He went southwards and dwelt in Sussex, where his genius for hard work found scope in a mission to the Saxons of the south lands, and where he built and founded more churches and monasteries. Readers of “Rewards and Fairies” will have made acquaintance with Wilfrid in his Sussex wanderings and hardships. On his recall to the North by King Aldfrith, he returned to Hexham. On the death of Aldfrith, the new King, Edwulf, banished Wilfrid once more, ordering him to leave the kingdom within six days; but the friends of Aldfrith’s young son, whom Edwulf had dispossessed, obtained the ascendancy, and Wilfrid was re-instated in his Abbeys of Hexham and Ripon.
While on his way back from Rome, on his last visit, Wilfrid had a severe illness, but was granted a vision in which he was told that he had four years more to live, and that he must build a church to the honour of the Blessed Virgin. The little church of St. Mary, which stood close to the walls of the great Abbey of Hexham, was erected in fulfilment of this command.
In the Abbey church itself, all that was known for centuries of the original work of Wilfrid was the famous crypt, which is almost unique, that of Ripon, also the work of Wilfrid, being the only one like it; but recent excavations have brought much more of the ancient cathedral to light, and laid bare, not only its original plan, but some of the walls, and part of the very pavement trodden by the feet of Wilfrid and his fellows so many centuries ago. The tomb of Wilfrid, however, is not at Hexham, but at his other foundation of Ripon.
The ancient Abbey suffered much at the hands of the Danes, and in later years from the ravages of the Scots, having been burnt several times, notably in 1296, when 40,000 Scots ravaged the North of England, plundering, burning, and laying waste wherever they went, exactly as the Danes had done four hundred years before. Some of the stones of the old Abbey yet bear traces of the fires by which the ancient building was so often nearly destroyed, and in these frequent conflagrations all records, charters, etc., of the Abbey, from which might have been compiled a complete history, not only of the Abbey but of much of the provincial and national history of the times, were lost.
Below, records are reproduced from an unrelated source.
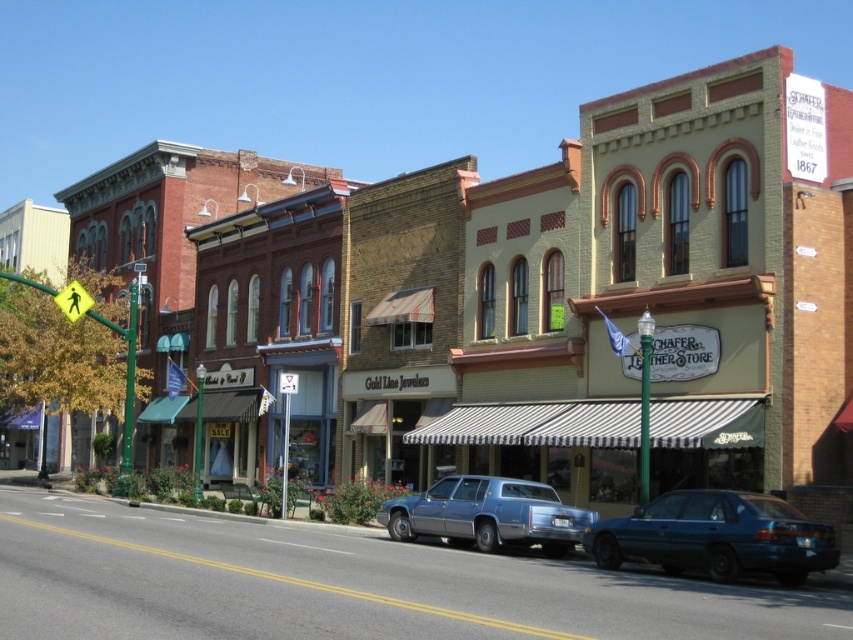 You are a delivery driver who needs to park your vehicle in this street. You see the teal metallic sedan at center and the metallic blue sedan at center. Which vehicle is blocking the parking spot you want to take?

The teal metallic sedan at center is positioned over the metallic blue sedan at center, so it is blocking the parking spot.

You are a delivery driver who needs to park your vehicle between the teal metallic sedan at center and the metallic blue sedan at center. Your vehicle is 1.8 meters tall. Can you safely park there without damaging the vehicles?

The teal metallic sedan at center is taller than the metallic blue sedan at center. Since the teal metallic sedan at center is taller, it is likely that the parking space between them can accommodate your vehicle of 1.8 meters in height. However, you should ensure there is enough vertical clearance between both vehicles to avoid contact. If the space allows, parking should be safe. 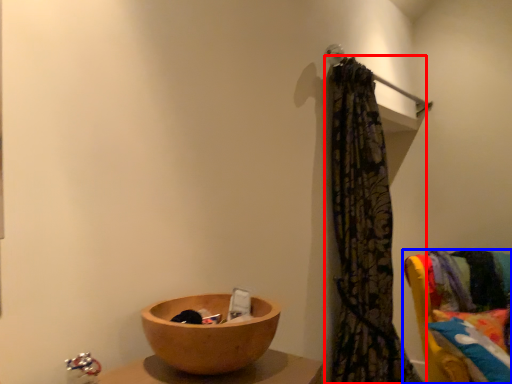 Question: Which point is closer to the camera, curtain (highlighted by a red box) or furniture (highlighted by a blue box)?

Choices:
 (A) curtain
 (B) furniture

Answer: (A) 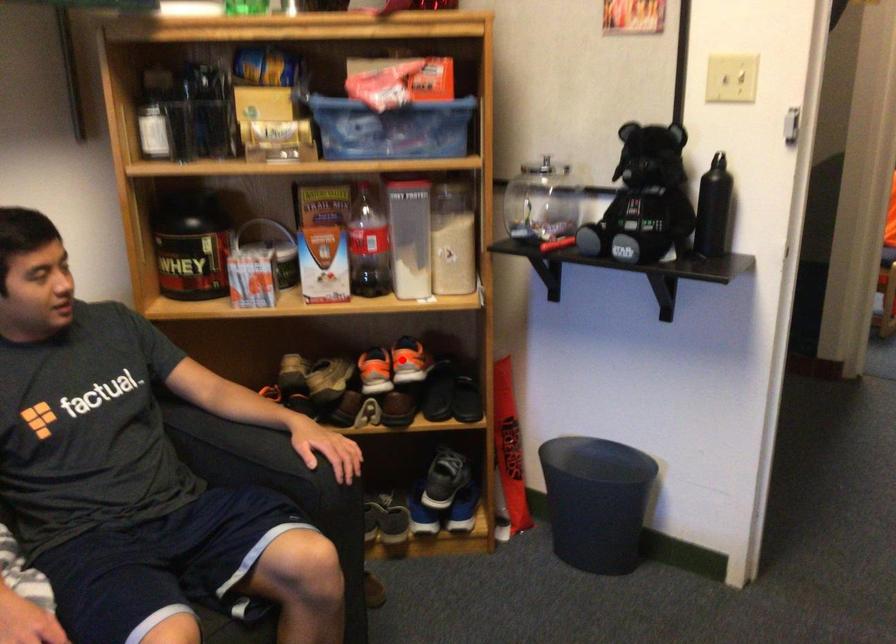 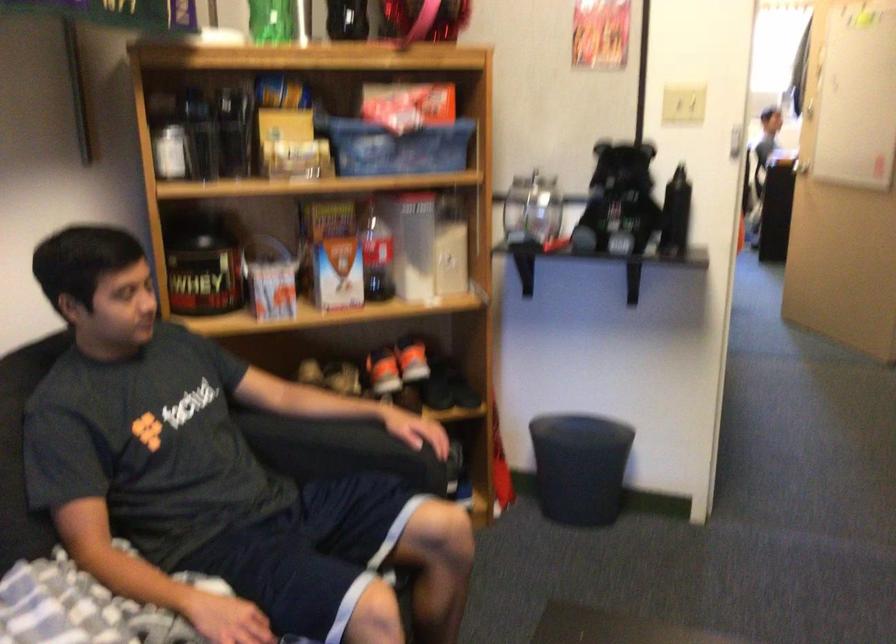 The point at the highlighted location is marked in the first image. Where is the corresponding point in the second image?

(411, 359)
The Abbey was restored and rebuilt again and again, but for varying reasons was without a nave for some hundreds of years. Within the last ten years, however, a complete restoration has been carried out, under the loving, and, what is more to the point, the capable superintendence of Canon Savage and his colleagues, in the spirit and manner, as nearly as possible, of the beautiful portions already standing; and several disfiguring so-called “restorations” of nineteenth century work, which could only detract from the beauty and dignity of the noble building, have been removed entirely. This work was completed in 1908, and all who have the honour of our famous county at heart must rejoice that its noblest church is at last more worthy of its own high rank and glorious past.